Mike Masaoka was the Washington, D.C. Rep for the JACL for many years. He was the only administrative staff member of the JACL when World War II began, and he served in the 442 during the war. Mike is credited with most of the civil rights achievements of the JACL in its earliest years and after the war was over. He worked tirelessly to change laws and gain rights for his fellow Japanese Americans and their immigrant parents.
Being a close friend and supporter of Mike Masaoka and realizing his great contributions to the JACL and the Japanese American community, Dr. Tamaki had a vision for the JACL to provide a fellowship named for Mike Masaoka to a deserving college graduate to provide the experience of working on Capitol Hill. He and other friends of Mike were able to establish the longest running fellowship of the JACL in honor of their friend. They donated and collected funds to begin offering a young person the unique opportunity to work in the Washington, D.C. office of a member of Congress.

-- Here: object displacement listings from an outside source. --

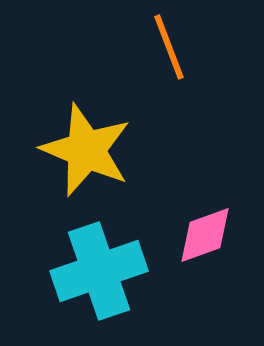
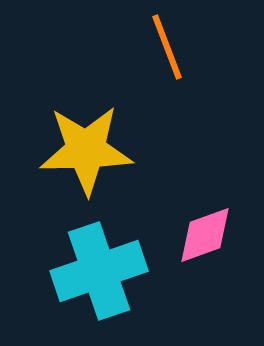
orange line: moved 2 px left
yellow star: rotated 24 degrees counterclockwise
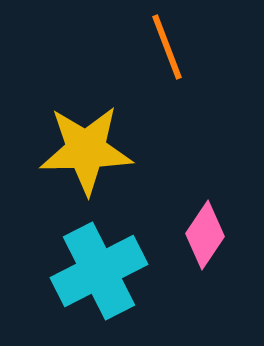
pink diamond: rotated 36 degrees counterclockwise
cyan cross: rotated 8 degrees counterclockwise
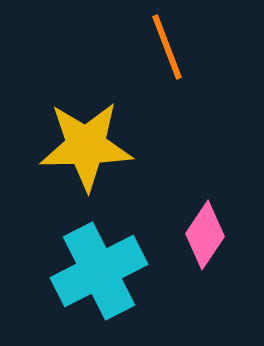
yellow star: moved 4 px up
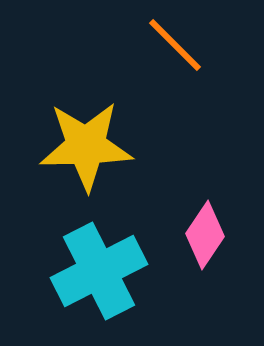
orange line: moved 8 px right, 2 px up; rotated 24 degrees counterclockwise
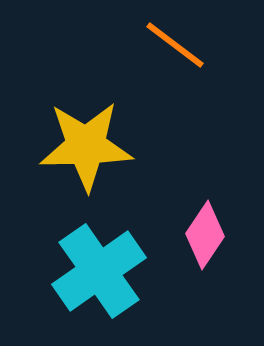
orange line: rotated 8 degrees counterclockwise
cyan cross: rotated 8 degrees counterclockwise
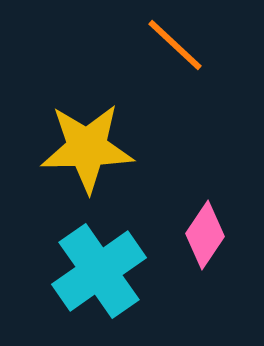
orange line: rotated 6 degrees clockwise
yellow star: moved 1 px right, 2 px down
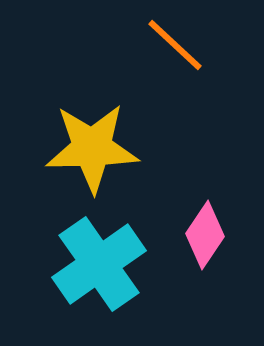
yellow star: moved 5 px right
cyan cross: moved 7 px up
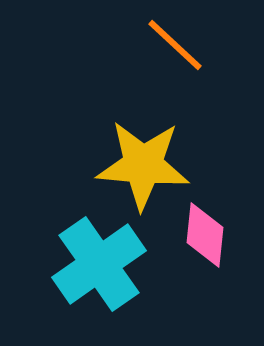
yellow star: moved 51 px right, 17 px down; rotated 6 degrees clockwise
pink diamond: rotated 28 degrees counterclockwise
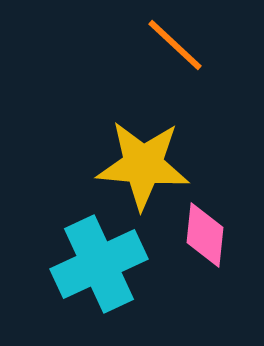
cyan cross: rotated 10 degrees clockwise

The description of the Fellowship reads on the JACL website: The Mike M. Masaoka Fellowship Fund was established in 1988 to honor Mike M. Masaoka (1915-1991) for a lifetime of outstanding public service in promoting justice, civil rights, and human dignity. The purpose of the Fund is to develop leaders for public service by providing opportunities for recently graduated students (of undergraduate, graduate, and professional programs) and young professionals to work for a member of Congress. The Fellows’ assignments include a variety of tasks where they will be exposed to all facets of the work of the Representative or Senator and his/her staff.
After the Masaoka Fellowship Fund was established, Dr. Tamaki ran the program (with the help of a committee to select the recipients of the Fellowships) for twenty years. He was regularly seen at JACL Conventions announcing and introducing the Masaoka Fellows. At about the age of ninety, he turned the operation of the Masaoka Fellowship over to the JACL DC Office. His service and dedication to the Masaoka Fellowship and to the development of young leaders within the JACL are commendable and should be greatly appreciated.
Dr. Tamaki was born in Eatonville, WA on October 7, 1917. He was 97 when he passed on July 3, 2015. He is survived by his wife of over 60 years, Marion Miyazaki Tamaki, four children, nine grandchildren, and a brother and a sister. Condolences to the family.